Boana hobbsi (Cochran and Goin, 1970)

Class: Amphibia > Order: Anura > Family: Hylidae > Subfamily: Hylinae > Genus: Boana > Species: Boana hobbsi

Hyla hobbsi Cochran and Goin, 1970, Bull. U.S. Natl. Mus., 288: 311. Holotype: MCZ 28052, by original designation. Type locality: "Caño Guacayá, a tributary of the Río Apoporis, in Amazonas, Colombia".

Hypsiboas hobbsiFaivovich, Haddad, Garcia, Frost, Campbell, and Wheeler, 2005, Bull. Am. Mus. Nat. Hist., 294: 88.

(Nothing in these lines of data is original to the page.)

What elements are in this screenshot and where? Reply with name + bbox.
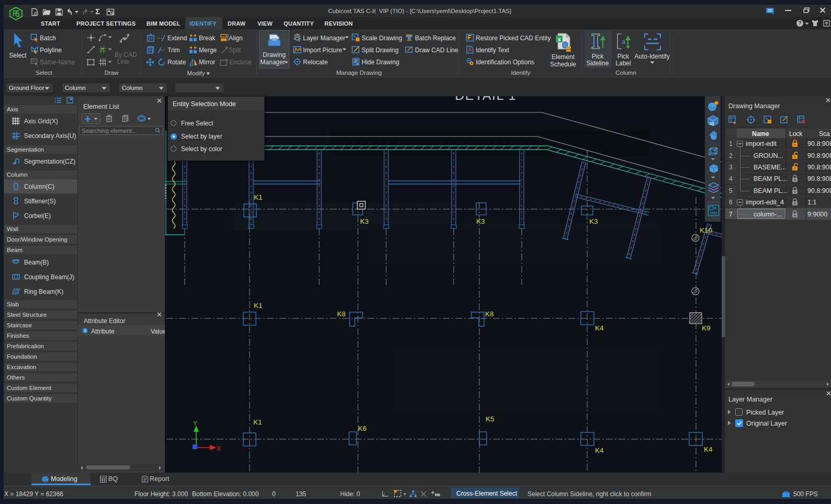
svg-text:K4: K4 [595,324,604,332]
svg-text:K4: K4 [595,446,604,454]
svg-text:x: x [557,36,561,42]
svg-text:K8: K8 [337,310,346,318]
svg-text:K1: K1 [254,302,263,310]
svg-text:K1: K1 [254,193,263,201]
svg-text:3D: 3D [709,121,714,126]
svg-text:K3: K3 [360,217,369,225]
svg-text:K10: K10 [700,226,712,234]
svg-text:X: X [217,445,221,452]
svg-text:Y: Y [193,420,197,427]
svg-text:K5: K5 [486,415,495,423]
svg-text:K8: K8 [485,310,494,318]
svg-text:K3: K3 [476,217,485,225]
svg-text:K9: K9 [702,324,711,332]
svg-text:i: i [84,328,85,333]
svg-text:?: ? [798,20,801,26]
svg-text:K1: K1 [253,418,262,426]
svg-text:K6: K6 [358,425,367,432]
svg-text:K3: K3 [589,217,598,225]
svg-text:DETAIL 1: DETAIL 1 [455,96,516,102]
svg-text:K4: K4 [704,445,713,453]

Boana hobbsi — Dubois, 2017, Bionomina, 11: 28. 

English Names

Hobbs' Treefrog (Frank and Ramus, 1995, Compl. Guide Scient. Common Names Amph. Rept. World: 55).

Distribution

Extreme southeastern Colombia, ca. 200 m elevation, and Cerro Neblina, Amazonas, Venezuela; presumably in the intervening parts of Brazil although so far only recorded from Estação Ecológica Juami-Japurá, vicinity of Vila Bittencourt, and São Gabriel da Cachoeira, northwestern Amazonas, Brazil. 

Geographic Occurrence

Natural Resident: Brazil, Colombia, Venezuela

Comment

See Pyburn, 1978, Proc. Biol. Soc. Washington, 91: 123-131, for taxonomic status. See Hoogmoed and Gruber, 1983, Spixiana, München, Suppl., 9: 365, for resurrection of this name from the synonymy of Hyla punctata, where it had been placed by Duellman, 1974, Occas. Pap. Mus. Nat. Hist. Univ. Kansas, 27: 10. Barrio-Amorós, 1999 "1998", Acta Biol. Venezuelica, 18: 30, provided the Venezuelan record. In the Hypsiboas punctatus group of Faivovich, Haddad, Garcia, Frost, Campbell, and Wheeler, 2005, Bull. Am. Mus. Nat. Hist., 294: 88. Simões, Rojas-Runjaic, Gagliardi-Urrutia, and Castroviejo-Fisher, 2019, Herpetol. Notes, 12: 211–219, provided a record for Brazil (Estação Ecológica Juami-Japurá, municipality of Japurá, Amazonas, Brazil) and described the advertisement call. See Barrio-Amorós, Rojas-Runjaic, and Señaris, 2019, Amph. Rept. Conserv., 13 (1: e180): 64–65, for comments on range and literature. Señaris and Rojas-Runjaic, 2020, in Rull and Carnaval (eds.), Neotrop. Divers. Patterns Process.: 571–632, commented on range and conservation status in the Venezuelan Guayana. Almeida, Moraes, Rojas-Zamora, Roberto, Carvalho, Ávila, Frazão, Silva, Menin, Werneck, Hrbek, Farias, and Gordo, 2021, Zootaxa, 4933: 301–323, transferred Boana hobbsi into the Boana benitezi group, the sister of Boana tepuiana, on the basis of molecular information, and provided additional morphological data and a better understanding of its range (mapped) in Brazilian Amazonia.